(Saved data entries)
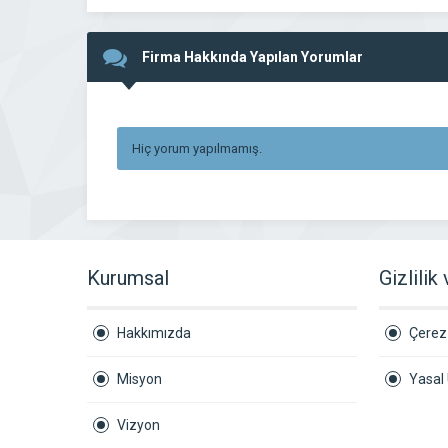
Firma Hakkında Yapılan Yorumlar
Hiç yorum yapılmamış.
Kurumsal
Gizlilik
Hakkımızda
Çerez 
Misyon
Yasal 
Vizyon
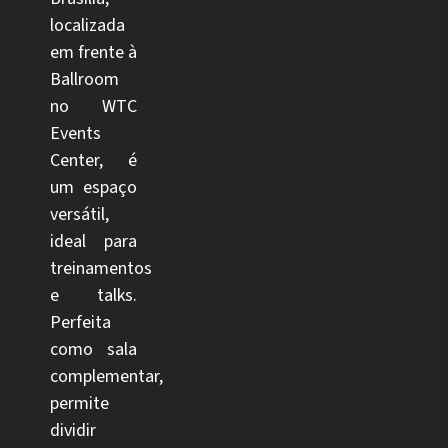
localizada
em frente à
Ballroom
no WTC
Events
Center, é
um espaço
versátil,
ideal para
treinamentos
e talks.
Perfeita
como sala
complementar,
permite
dividir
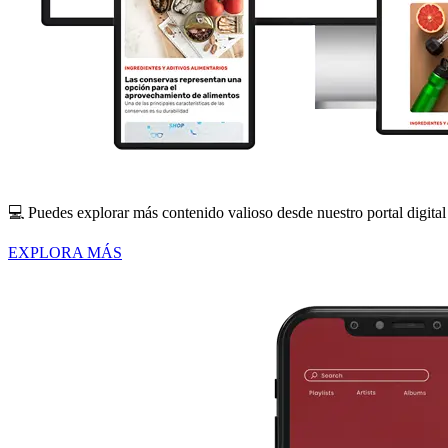
💻 Puedes explorar más contenido valioso desde nuestro
portal digital
EXPLORA MÁS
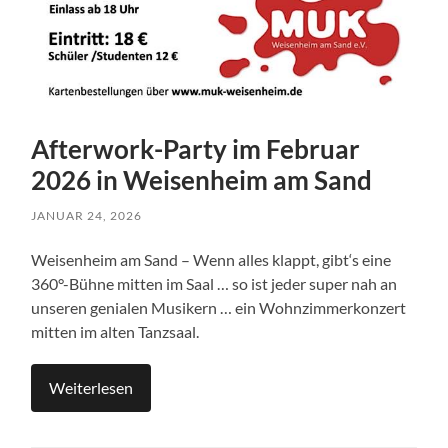
Afterwork-Party im Februar
2026 in Weisenheim am Sand
JANUAR 24, 2026
Weisenheim am Sand – Wenn alles klappt, gibt‘s eine
360°-Bühne mitten im Saal … so ist jeder super nah an
unseren genialen Musikern … ein Wohnzimmerkonzert
mitten im alten Tanzsaal.
Weiterlesen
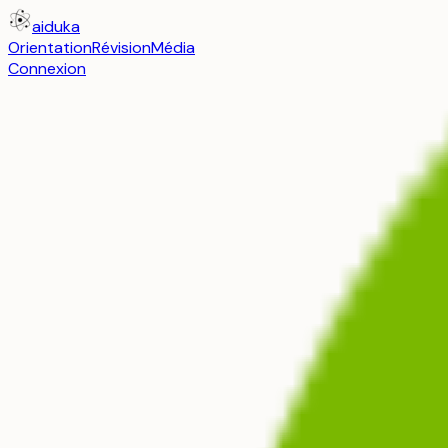
aiduka
Orientation
Révision
Média
Connexion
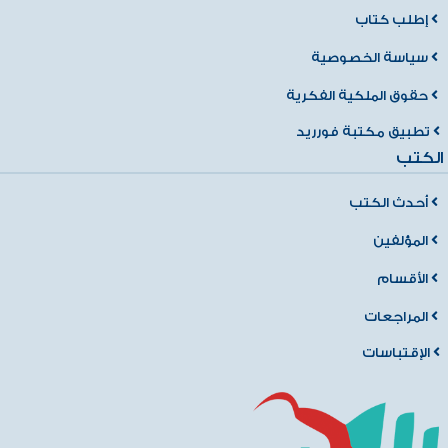
إطلب كتاب
سياسة الخصوصية
حقوق الملكية الفكرية
تطبيق مكتبة فورريد
الكتب
أحدث الكتب
المؤلفين
الأقسام
المراجعات
الإقتباسات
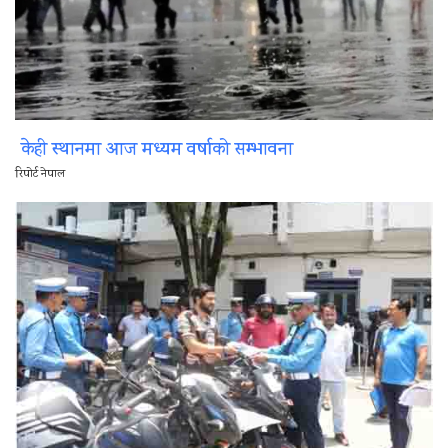
केही स्थानमा आज मध्यम वर्षाको सम्भावना
रिपोर्ट नेपाल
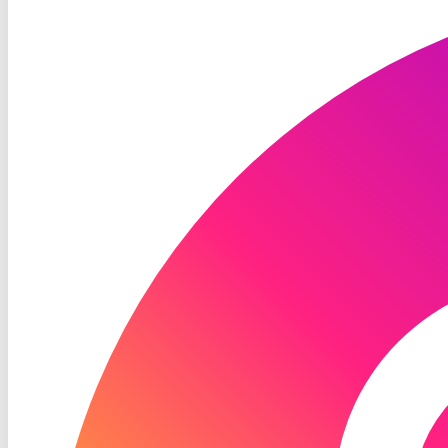
TV
Instagram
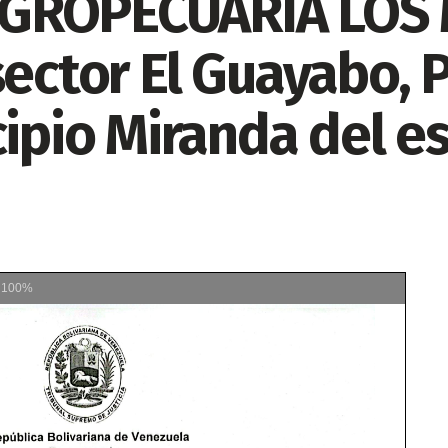
GROPECUARIA LOS
sector El Guayabo, P
ipio Miranda del es
m
100%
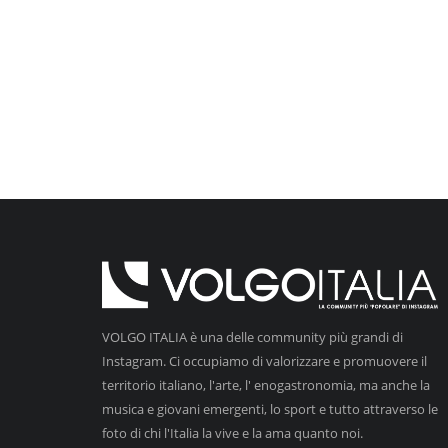
VOLGO ITALIA è una delle community più grandi di
Instagram. Ci occupiamo di valorizzare e promuovere il
territorio italiano, l'arte, l' enogastronomia, ma anche la
musica e giovani emergenti, lo sport e tutto attraverso le
foto di chi l'Italia la vive e la ama quanto noi.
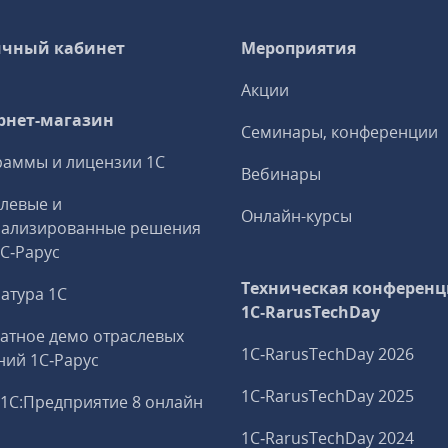
чный кабинет
Мероприятия
Акции
рнет-магазин
Семинары, конференции
аммы и лицензии 1С
Вебинары
левые и
Онлайн-курсы
иализированные решения
1С‑Рарус
Техническая конференц
атура 1С
1C‑RarusTechDay
атное демо отраслевых
1C‑RarusTechDay 2026
ий 1С‑Рарус
1C‑RarusTechDay 2025
1С:Предприятие 8 онлайн
1C‑RarusTechDay 2024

### Task requirements
Only lines holding the string "Sand" are wanted; gather each one from the entries above.

### Response
2026 in Weisenheim am Sand
Weisenheim am Sand – Wenn alles klappt, gibt‘s eine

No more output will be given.